For DSF measurements protein aliquots were thawed rapidly in a metal block at room temperature (RT) and then stored on ice. Potential aggregates were removed at 13.000 x g, 4 °C for 10 min before the supernatant was diluted to 0.05 mg/mL (A280nm, Mol Ext Coeff = 1.269 l x mol−1 x cm−1). DSF measurements were prepared at RT. Volumes of each 0.5 µL (100-fold) of each inhibitor stock solutions containing a serial 2-fold dilution series (2 mM, 1 mM, 0.5 mM, 0.25 mM, 0.125 mM, 0.06 mM, 0.03 mM, 0.016 mM, 0.008 mM, 0.004 mM, 0.002 mM) of BDM91531 or DMSO (0 mM) were added to 1.5 mL tubes and diluted (1:100) with 49.5 µL of the protein (0.05 mg/mL). AcrB WT was analyzed in the presence of 10 µM to 20 nM BDM91531. BDM91531 concentrations between 20 μM and 40 nM were used for the other variants. Apo approaches (DMSO controls) were carried out in duplicate. Mixtures were incubated for 5 min before aggregates were removed at 13.000 x g for 2 min. After additional 15 min of incubation 39.5 µL of the supernatant was transferred into fresh 1.5 mL tubes provided with 0.5 µL 1 mg/mL (DMSO) of the cysteine reactive dye CPM (N-[4-(7-diethylamino-4-methyl-3-coumarinyl)phenyl]maleimide). Undissolved material was removed as described before and 30 µL of supernatant were transferred into 250 µL real time PCR tubes (Qiagen, 981005). Samples were heated from 30 °C to 80 °C with increments of 0.5 °C every 10 s while recording CMP-fluorescence (λex 380 nm / λem 460 nm) in a Qiagen Rotor-Gene Q PCR machine. For automated data analysis (Rotor-Gene Q software) fluorescence intensities (F) were derived to the temperature (T) and maxima of dF/dT over T were given as melting temperatures (Tm). For each variant five independent DSF measurements (n = 5) were conducted. For better comparability, ΔTm values (deviations from the apo controls) were determined for individual measurements and averaged with the center of the error bars as the mean value.
Cloning of acrB variants
For the construction of the modular expression vector pET24a_acrB_M, a multi-fragment ligation strategy was applied for cloning of the modular expression vector pET24a_acrB_M in which the acrB sequence is assembled out of four similarly sized exchangeable modules that can be separated by the unique restriction sites NdeI(8379), NheI(876), Bsp119I(1604), NcoI(2471) and XhoI(3148).

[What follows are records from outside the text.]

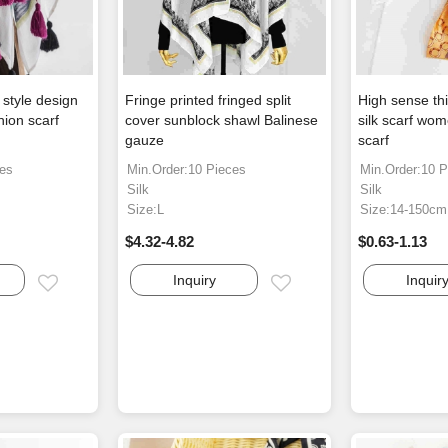
style design
Fringe printed fringed split
High sense thi
hion scarf
cover sunblock shawl Balinese
silk scarf wom
gauze
scarf
ces
Min.Order:10 Pieces
Min.Order:10 P
Silk
Silk
Size:L
Size:14-150cm
$4.32-4.82
$0.63-1.13
Inquiry
Inquir
Email
Email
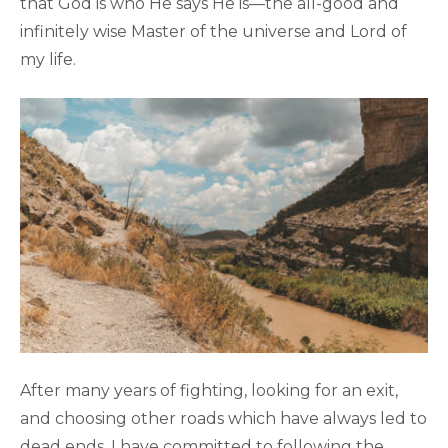
that God is who He says He is—the all-good and
infinitely wise Master of the universe and Lord of
my life.
After many years of fighting, looking for an exit,
and choosing other roads which have always led to
dead ends, I have committed to following the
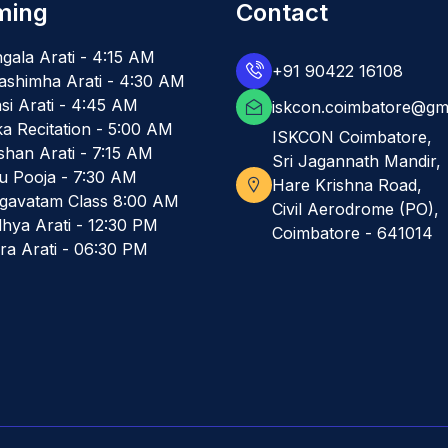
ming
Contact
gala Arati - 4:15 AM
+91 90422 16108
ashimha Arati - 4:30 AM
si Arati - 4:45 AM
iskcon.coimbatore@gm
ka Recitation - 5:00 AM
ISKCON Coimbatore,
shan Arati - 7:15 AM
Sri Jagannath Mandir,
u Pooja - 7:30 AM
Hare Krishna Road,
gavatam Class 8:00 AM
Civil Aerodrome (PO),
hya Arati - 12:30 PM
Coimbatore - 641014
ra Arati - 06:30 PM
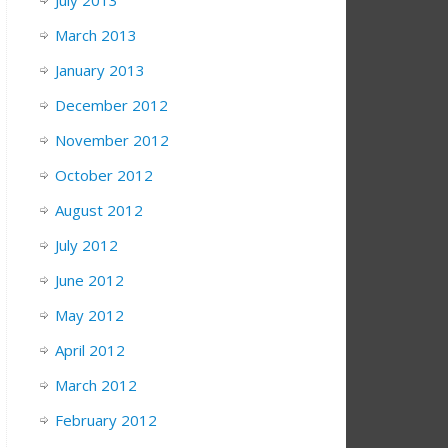
July 2013
March 2013
January 2013
December 2012
November 2012
October 2012
August 2012
July 2012
June 2012
May 2012
April 2012
March 2012
February 2012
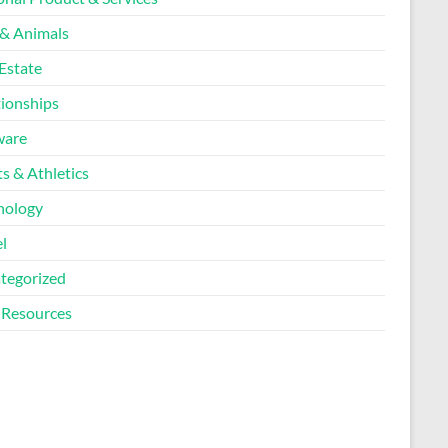
 & Animals
Estate
tionships
ware
s & Athletics
nology
l
tegorized
Resources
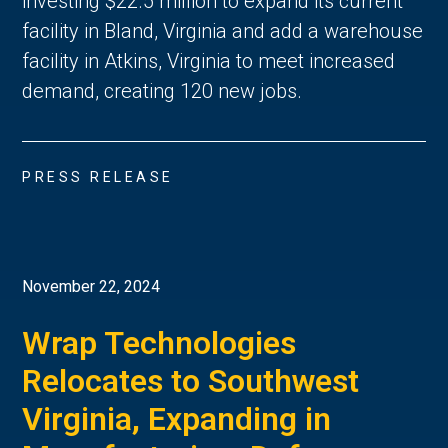
investing $22.5 million to expand its current
facility in Bland, Virginia and add a warehouse
facility in Atkins, Virginia to meet increased
demand, creating 120 new jobs.
PRESS RELEASE
November 22, 2024
Wrap Technologies
Relocates to Southwest
Virginia, Expanding in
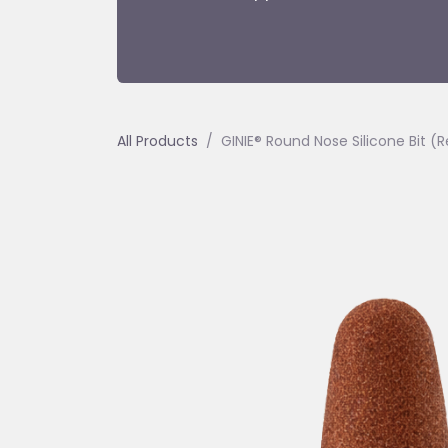
All Products
GINIE® Round Nose Silicone Bit (R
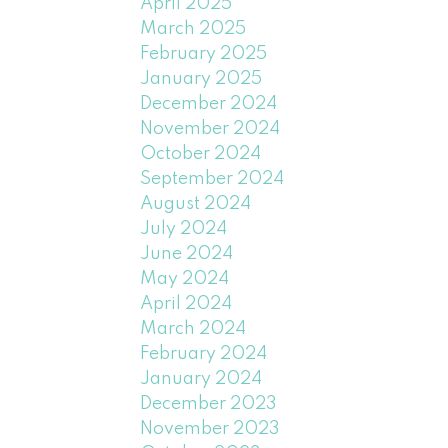
April 2025
March 2025
February 2025
January 2025
December 2024
November 2024
October 2024
September 2024
August 2024
July 2024
June 2024
May 2024
April 2024
March 2024
February 2024
January 2024
December 2023
November 2023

In detail, three fragments containing the desired terminal modifications were synthesized via PCR using primer pairs T7P/1.06, 1.05/1.08 and 1.07/T7T with pET24a_acrB-fl (containing additional unique sites Bsp119I(1604) and HindIII(1887), see Müller et al.44) as a template (see Table S7 for primer sequences). The PCR fragments were gel purified and combined with a fresh pET24a backbone via NdeI/BsaI/XhoI restriction/ligation cloning. The Type IIS restriction enzyme BsaI produces four nucleotide 5’ overhangs in a defined orientation to its non-palindromic recognition site (GGTCTCNNNNN(1/5)) and can therefore be used to join arbitrary sequences in a seamless manner. The NcoI restriction site at position 2471 was made unique removing NotI(1721).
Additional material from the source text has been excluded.